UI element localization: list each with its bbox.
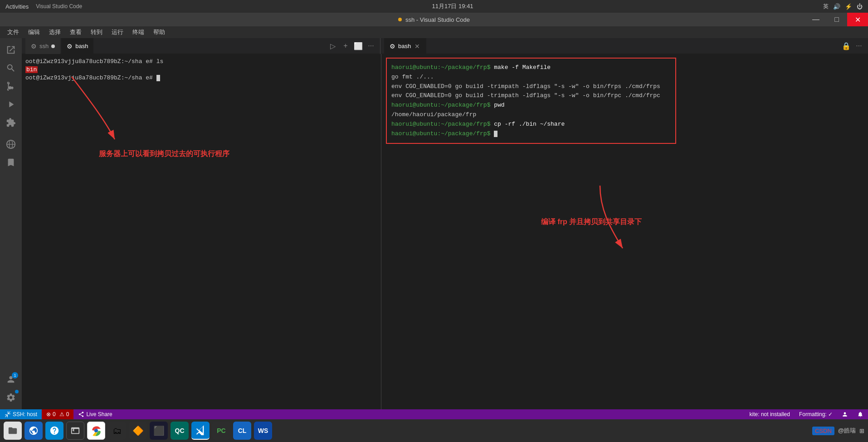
- tab-bash-left-label: bash: [75, 43, 88, 49]
- taskbar-files-icon[interactable]: [4, 422, 22, 440]
- more-button[interactable]: ···: [366, 40, 376, 51]
- activity-explorer[interactable]: [3, 42, 19, 58]
- activity-remote[interactable]: [3, 136, 19, 152]
- taskbar-webstorm-icon[interactable]: WS: [254, 422, 272, 440]
- status-bar: SSH: host ⊗ 0 ⚠ 0 Live Share kite: not i…: [0, 409, 868, 419]
- tab-bash-right-close[interactable]: ✕: [414, 43, 421, 50]
- live-share-label: Live Share: [86, 411, 112, 417]
- taskbar-browser-icon[interactable]: [24, 422, 43, 440]
- remote-icon: [5, 411, 11, 417]
- taskbar-help-icon[interactable]: [45, 422, 63, 440]
- tab-ssh-icon: ⚙: [31, 43, 37, 50]
- close-button[interactable]: ✕: [847, 13, 868, 26]
- live-share-icon: [78, 411, 84, 417]
- csdn-label: CSDN: [812, 427, 834, 435]
- menu-terminal[interactable]: 终端: [129, 27, 148, 37]
- taskbar-terminal-icon[interactable]: [66, 422, 84, 440]
- taskbar-clion-icon[interactable]: CL: [233, 422, 251, 440]
- tab-bash-left-icon: ⚙: [67, 43, 73, 50]
- taskbar-vscode-icon[interactable]: [191, 422, 210, 440]
- highlighted-bin: bin: [25, 66, 38, 73]
- apps-grid-button[interactable]: ⊞: [859, 427, 864, 434]
- taskbar-pycharm-icon[interactable]: PC: [212, 422, 230, 440]
- notification-status[interactable]: [853, 409, 868, 419]
- tab-bash-right-icon: ⚙: [390, 43, 395, 50]
- system-bar: Activities Visual Studio Code 11月17日 19:…: [0, 0, 868, 13]
- taskbar: 🗂 🔶 ⬛ QC PC CL WS CSDN @皓瑞 ⊞: [0, 419, 868, 442]
- svg-point-5: [94, 429, 98, 432]
- tab-bash-left[interactable]: ⚙ bash: [61, 38, 93, 54]
- power-icon[interactable]: ⏻: [857, 3, 863, 10]
- sound-icon[interactable]: 🔊: [833, 3, 840, 10]
- activity-extensions[interactable]: [3, 114, 19, 131]
- taskbar-right-text: @皓瑞: [838, 427, 856, 435]
- menu-file[interactable]: 文件: [4, 27, 23, 37]
- remote-label: SSH: host: [13, 411, 37, 417]
- left-line-2: bin: [25, 66, 376, 74]
- taskbar-vlc-icon[interactable]: 🔶: [129, 422, 147, 440]
- activity-account[interactable]: [3, 371, 19, 388]
- activity-search[interactable]: [3, 60, 19, 76]
- right-line-6: /home/haorui/package/frp: [391, 110, 671, 120]
- warning-label: 0: [66, 411, 69, 417]
- right-line-5: haorui@ubuntu:~/package/frp$ pwd: [391, 101, 671, 110]
- maximize-button[interactable]: □: [826, 13, 847, 26]
- menu-edit[interactable]: 编辑: [24, 27, 44, 37]
- activities-label[interactable]: Activities: [5, 3, 29, 10]
- battery-icon[interactable]: ⚡: [845, 3, 852, 10]
- right-line-4: env CGO_ENABLED=0 go build -trimpath -ld…: [391, 91, 671, 101]
- remote-indicator[interactable]: SSH: host: [0, 409, 42, 419]
- left-line-1: oot@iZwz913vjju8a78ucb789bZ:~/sha e# ls: [25, 58, 376, 66]
- modified-dot: [398, 18, 402, 21]
- window-title: ssh - Visual Studio Code: [405, 16, 470, 23]
- tab-bash-right[interactable]: ⚙ bash ✕: [384, 38, 426, 54]
- terminal-right-panel[interactable]: haorui@ubuntu:~/package/frp$ make -f Mak…: [382, 54, 868, 409]
- menu-select[interactable]: 选择: [45, 27, 64, 37]
- lock-button[interactable]: 🔒: [841, 40, 852, 51]
- menu-view[interactable]: 查看: [66, 27, 85, 37]
- menu-run[interactable]: 运行: [108, 27, 127, 37]
- live-share-status[interactable]: Live Share: [73, 409, 117, 419]
- split-button[interactable]: +: [340, 40, 351, 51]
- terminal-content: oot@iZwz913vjju8a78ucb789bZ:~/sha e# ls …: [22, 54, 868, 409]
- activity-settings[interactable]: [3, 389, 19, 406]
- right-more-button[interactable]: ···: [853, 40, 864, 51]
- error-label: 0: [53, 411, 56, 417]
- app-name-label: Visual Studio Code: [36, 3, 82, 10]
- taskbar-chrome-icon[interactable]: [87, 422, 105, 440]
- datetime-label: 11月17日 19:41: [432, 2, 473, 10]
- lang-icon[interactable]: 英: [823, 3, 829, 10]
- right-line-7: haorui@ubuntu:~/package/frp$ cp -rf ./bi…: [391, 120, 671, 129]
- kite-label: kite: not installed: [750, 411, 790, 417]
- warning-icon: ⚠: [59, 411, 64, 417]
- error-icon: ⊗: [46, 411, 51, 417]
- menu-goto[interactable]: 转到: [87, 27, 106, 37]
- taskbar-obs-icon[interactable]: ⬛: [150, 422, 168, 440]
- tab-bash-right-label: bash: [398, 43, 411, 49]
- terminal-tab-bar: ⚙ ssh ⚙ bash ▷ + ⬜ ··· ⚙: [22, 38, 868, 54]
- run-button[interactable]: ▷: [327, 40, 338, 51]
- right-line-2: go fmt ./...: [391, 73, 671, 82]
- title-bar: ssh - Visual Studio Code — □ ✕: [0, 13, 868, 26]
- tab-ssh[interactable]: ⚙ ssh: [25, 38, 60, 54]
- taskbar-filezilla-icon[interactable]: 🗂: [108, 422, 126, 440]
- panel-button[interactable]: ⬜: [353, 40, 364, 51]
- menu-help[interactable]: 帮助: [150, 27, 169, 37]
- kite-status[interactable]: kite: not installed: [745, 409, 795, 419]
- activity-bar: [0, 38, 22, 409]
- activity-scm[interactable]: [3, 78, 19, 94]
- terminal-bordered-box: haorui@ubuntu:~/package/frp$ make -f Mak…: [386, 58, 676, 144]
- right-line-8: haorui@ubuntu:~/package/frp$: [391, 129, 671, 139]
- formatting-status[interactable]: Formatting: ✓: [795, 409, 837, 419]
- activity-run[interactable]: [3, 96, 19, 113]
- user-status[interactable]: [837, 409, 853, 419]
- terminal-left-panel[interactable]: oot@iZwz913vjju8a78ucb789bZ:~/sha e# ls …: [22, 54, 380, 409]
- activity-bookmark[interactable]: [3, 154, 19, 171]
- minimize-button[interactable]: —: [805, 13, 826, 26]
- taskbar-qc-icon[interactable]: QC: [171, 422, 189, 440]
- tab-ssh-label: ssh: [39, 43, 49, 49]
- right-annotation: 编译 frp 并且拷贝到共享目录下: [541, 217, 642, 227]
- content-area: ⚙ ssh ⚙ bash ▷ + ⬜ ··· ⚙: [22, 38, 868, 409]
- right-line-3: env CGO_ENABLED=0 go build -trimpath -ld…: [391, 82, 671, 92]
- error-count[interactable]: ⊗ 0 ⚠ 0: [42, 409, 73, 419]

__Exercise__:
Every line of the records must come back unchanged, except that pictures are dropped.

__Expected answer__:
UI element localization: list each with its bbox.
- tab-bash-left-label: bash: [75, 43, 88, 49]
- taskbar-files-icon[interactable]: [4, 422, 22, 440]
- more-button[interactable]: ···: [366, 40, 376, 51]
- activity-explorer[interactable]: [3, 42, 19, 58]
- activity-remote[interactable]: [3, 136, 19, 152]
- taskbar-webstorm-icon[interactable]: WS: [254, 422, 272, 440]
- status-bar: SSH: host ⊗ 0 ⚠ 0 Live Share kite: not i…: [0, 409, 868, 419]
- tab-bash-right-close[interactable]: ✕: [414, 43, 421, 50]
- live-share-label: Live Share: [86, 411, 112, 417]
- taskbar-browser-icon[interactable]: [24, 422, 43, 440]
- remote-icon: [5, 411, 11, 417]
- taskbar-help-icon[interactable]: [45, 422, 63, 440]
- tab-ssh-icon: ⚙: [31, 43, 37, 50]
- close-button[interactable]: ✕: [847, 13, 868, 26]
- live-share-icon: [78, 411, 84, 417]
- csdn-label: CSDN: [812, 427, 834, 435]
- menu-terminal[interactable]: 终端: [129, 27, 148, 37]
- taskbar-terminal-icon[interactable]: [66, 422, 84, 440]
- taskbar-clion-icon[interactable]: CL: [233, 422, 251, 440]
- tab-bash-left-icon: ⚙: [67, 43, 73, 50]
- taskbar-vscode-icon[interactable]: [191, 422, 210, 440]
- highlighted-bin: bin: [25, 66, 38, 73]
- apps-grid-button[interactable]: ⊞: [859, 427, 864, 434]
- taskbar-pycharm-icon[interactable]: PC: [212, 422, 230, 440]
- notification-status[interactable]: [853, 409, 868, 419]
- tab-bash-right-icon: ⚙: [390, 43, 395, 50]
- system-bar: Activities Visual Studio Code 11月17日 19:…: [0, 0, 868, 13]
- taskbar: 🗂 🔶 ⬛ QC PC CL WS CSDN @皓瑞 ⊞: [0, 419, 868, 442]
- svg-point-5: [94, 429, 98, 432]
- tab-bash-left[interactable]: ⚙ bash: [61, 38, 93, 54]
- power-icon[interactable]: ⏻: [857, 3, 863, 10]
- sound-icon[interactable]: 🔊: [833, 3, 840, 10]
- activity-extensions[interactable]: [3, 114, 19, 131]
- taskbar-right-text: @皓瑞: [838, 427, 856, 435]
- menu-file[interactable]: 文件: [4, 27, 23, 37]
- remote-label: SSH: host: [13, 411, 37, 417]
- left-line-2: bin: [25, 66, 376, 74]
- taskbar-vlc-icon[interactable]: 🔶: [129, 422, 147, 440]
- activity-account[interactable]: [3, 371, 19, 388]
- activity-search[interactable]: [3, 60, 19, 76]
- right-line-6: /home/haorui/package/frp: [391, 110, 671, 120]
- warning-label: 0: [66, 411, 69, 417]
- right-line-5: haorui@ubuntu:~/package/frp$ pwd: [391, 101, 671, 110]
- maximize-button[interactable]: □: [826, 13, 847, 26]
- menu-edit[interactable]: 编辑: [24, 27, 44, 37]
- activities-label[interactable]: Activities: [5, 3, 29, 10]
- battery-icon[interactable]: ⚡: [845, 3, 852, 10]
- right-line-4: env CGO_ENABLED=0 go build -trimpath -ld…: [391, 91, 671, 101]
- remote-indicator[interactable]: SSH: host: [0, 409, 42, 419]
- left-line-1: oot@iZwz913vjju8a78ucb789bZ:~/sha e# ls: [25, 58, 376, 66]
- modified-dot: [398, 18, 402, 21]
- window-title: ssh - Visual Studio Code: [405, 16, 470, 23]
- tab-bash-right[interactable]: ⚙ bash ✕: [384, 38, 426, 54]
- terminal-right-panel[interactable]: haorui@ubuntu:~/package/frp$ make -f Mak…: [382, 54, 868, 409]
- menu-select[interactable]: 选择: [45, 27, 64, 37]
- lock-button[interactable]: 🔒: [841, 40, 852, 51]
- menu-view[interactable]: 查看: [66, 27, 85, 37]
- menu-run[interactable]: 运行: [108, 27, 127, 37]
- live-share-status[interactable]: Live Share: [73, 409, 117, 419]
- split-button[interactable]: +: [340, 40, 351, 51]
- terminal-content: oot@iZwz913vjju8a78ucb789bZ:~/sha e# ls …: [22, 54, 868, 409]
- activity-settings[interactable]: [3, 389, 19, 406]
- right-more-button[interactable]: ···: [853, 40, 864, 51]
- error-label: 0: [53, 411, 56, 417]
- app-name-label: Visual Studio Code: [36, 3, 82, 10]
- taskbar-chrome-icon[interactable]: [87, 422, 105, 440]
- datetime-label: 11月17日 19:41: [432, 2, 473, 10]
- lang-icon[interactable]: 英: [823, 3, 829, 10]
- right-line-7: haorui@ubuntu:~/package/frp$ cp -rf ./bi…: [391, 120, 671, 129]
- kite-label: kite: not installed: [750, 411, 790, 417]
- warning-icon: ⚠: [59, 411, 64, 417]
- error-icon: ⊗: [46, 411, 51, 417]
- menu-goto[interactable]: 转到: [87, 27, 106, 37]
- taskbar-obs-icon[interactable]: ⬛: [150, 422, 168, 440]
- tab-bash-right-label: bash: [398, 43, 411, 49]
- terminal-tab-bar: ⚙ ssh ⚙ bash ▷ + ⬜ ··· ⚙: [22, 38, 868, 54]
- run-button[interactable]: ▷: [327, 40, 338, 51]
- right-line-2: go fmt ./...: [391, 73, 671, 82]
- title-bar: ssh - Visual Studio Code — □ ✕: [0, 13, 868, 26]
- tab-ssh[interactable]: ⚙ ssh: [25, 38, 60, 54]
- taskbar-filezilla-icon[interactable]: 🗂: [108, 422, 126, 440]
- panel-button[interactable]: ⬜: [353, 40, 364, 51]
- menu-help[interactable]: 帮助: [150, 27, 169, 37]
- kite-status[interactable]: kite: not installed: [745, 409, 795, 419]
- activity-bar: [0, 38, 22, 409]
- activity-scm[interactable]: [3, 78, 19, 94]
- terminal-bordered-box: haorui@ubuntu:~/package/frp$ make -f Mak…: [386, 58, 676, 144]
- right-line-8: haorui@ubuntu:~/package/frp$: [391, 129, 671, 139]
- formatting-status[interactable]: Formatting: ✓: [795, 409, 837, 419]
- activity-run[interactable]: [3, 96, 19, 113]
- user-status[interactable]: [837, 409, 853, 419]
- terminal-left-panel[interactable]: oot@iZwz913vjju8a78ucb789bZ:~/sha e# ls …: [22, 54, 380, 409]
- activity-bookmark[interactable]: [3, 154, 19, 171]
- minimize-button[interactable]: —: [805, 13, 826, 26]
- taskbar-qc-icon[interactable]: QC: [171, 422, 189, 440]
- tab-ssh-label: ssh: [39, 43, 49, 49]
- right-annotation: 编译 frp 并且拷贝到共享目录下: [541, 217, 642, 227]
- content-area: ⚙ ssh ⚙ bash ▷ + ⬜ ··· ⚙: [22, 38, 868, 409]
- right-line-3: env CGO_ENABLED=0 go build -trimpath -ld…: [391, 82, 671, 92]
- error-count[interactable]: ⊗ 0 ⚠ 0: [42, 409, 73, 419]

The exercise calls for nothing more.